> [Records supplied]:
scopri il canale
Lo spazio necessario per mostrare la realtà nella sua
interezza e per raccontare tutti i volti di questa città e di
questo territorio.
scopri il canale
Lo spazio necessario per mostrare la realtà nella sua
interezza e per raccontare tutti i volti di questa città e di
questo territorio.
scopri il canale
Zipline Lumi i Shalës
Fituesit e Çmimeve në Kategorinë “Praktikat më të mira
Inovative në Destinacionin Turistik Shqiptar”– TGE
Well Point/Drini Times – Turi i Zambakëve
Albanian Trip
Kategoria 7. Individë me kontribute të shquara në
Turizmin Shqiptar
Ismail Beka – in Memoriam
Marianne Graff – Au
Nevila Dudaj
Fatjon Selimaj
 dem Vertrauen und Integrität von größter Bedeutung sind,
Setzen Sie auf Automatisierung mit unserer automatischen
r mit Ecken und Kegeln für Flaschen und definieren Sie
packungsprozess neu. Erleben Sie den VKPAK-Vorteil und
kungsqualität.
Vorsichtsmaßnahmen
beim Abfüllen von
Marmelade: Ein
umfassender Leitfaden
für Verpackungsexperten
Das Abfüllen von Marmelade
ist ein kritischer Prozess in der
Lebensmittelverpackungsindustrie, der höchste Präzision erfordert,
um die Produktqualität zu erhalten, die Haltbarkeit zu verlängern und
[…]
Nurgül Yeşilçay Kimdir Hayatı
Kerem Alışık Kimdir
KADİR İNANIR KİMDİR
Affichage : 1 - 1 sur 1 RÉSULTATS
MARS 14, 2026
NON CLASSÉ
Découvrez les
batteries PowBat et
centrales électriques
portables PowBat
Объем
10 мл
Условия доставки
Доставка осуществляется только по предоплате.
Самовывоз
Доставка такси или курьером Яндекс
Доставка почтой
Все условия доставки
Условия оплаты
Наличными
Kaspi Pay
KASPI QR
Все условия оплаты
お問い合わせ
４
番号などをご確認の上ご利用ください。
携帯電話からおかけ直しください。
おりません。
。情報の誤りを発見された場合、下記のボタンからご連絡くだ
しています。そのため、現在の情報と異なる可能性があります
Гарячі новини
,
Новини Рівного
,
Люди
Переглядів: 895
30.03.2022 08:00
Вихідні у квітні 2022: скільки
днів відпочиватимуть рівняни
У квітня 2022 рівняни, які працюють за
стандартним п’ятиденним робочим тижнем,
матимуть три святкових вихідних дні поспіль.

* * *

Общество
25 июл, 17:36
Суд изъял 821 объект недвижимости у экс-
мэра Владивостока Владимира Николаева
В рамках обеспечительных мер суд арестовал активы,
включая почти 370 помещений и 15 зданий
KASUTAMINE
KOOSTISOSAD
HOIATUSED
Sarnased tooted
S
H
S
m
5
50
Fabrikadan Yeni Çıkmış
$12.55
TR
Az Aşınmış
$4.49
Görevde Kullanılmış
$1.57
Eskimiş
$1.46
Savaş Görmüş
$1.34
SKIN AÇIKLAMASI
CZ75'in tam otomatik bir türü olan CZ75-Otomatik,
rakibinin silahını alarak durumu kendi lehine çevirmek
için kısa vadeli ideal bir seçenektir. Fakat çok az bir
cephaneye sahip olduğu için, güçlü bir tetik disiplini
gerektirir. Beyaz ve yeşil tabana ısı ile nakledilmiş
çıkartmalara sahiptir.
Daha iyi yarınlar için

...

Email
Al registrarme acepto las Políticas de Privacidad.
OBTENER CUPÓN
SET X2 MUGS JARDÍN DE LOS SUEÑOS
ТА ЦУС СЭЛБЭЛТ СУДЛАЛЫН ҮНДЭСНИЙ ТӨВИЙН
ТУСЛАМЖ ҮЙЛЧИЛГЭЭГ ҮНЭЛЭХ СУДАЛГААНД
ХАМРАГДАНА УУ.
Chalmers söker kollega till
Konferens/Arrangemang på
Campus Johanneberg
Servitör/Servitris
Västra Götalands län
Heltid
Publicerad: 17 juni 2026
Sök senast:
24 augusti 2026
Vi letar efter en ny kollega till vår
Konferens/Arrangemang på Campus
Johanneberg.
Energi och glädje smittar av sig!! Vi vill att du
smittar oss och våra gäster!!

> [Activity]: Only the lines that contain the word "рівняни" should be copied from the material.

> [Answer for this exercise]:
днів відпочиватимуть рівняни
У квітня 2022 рівняни, які працюють за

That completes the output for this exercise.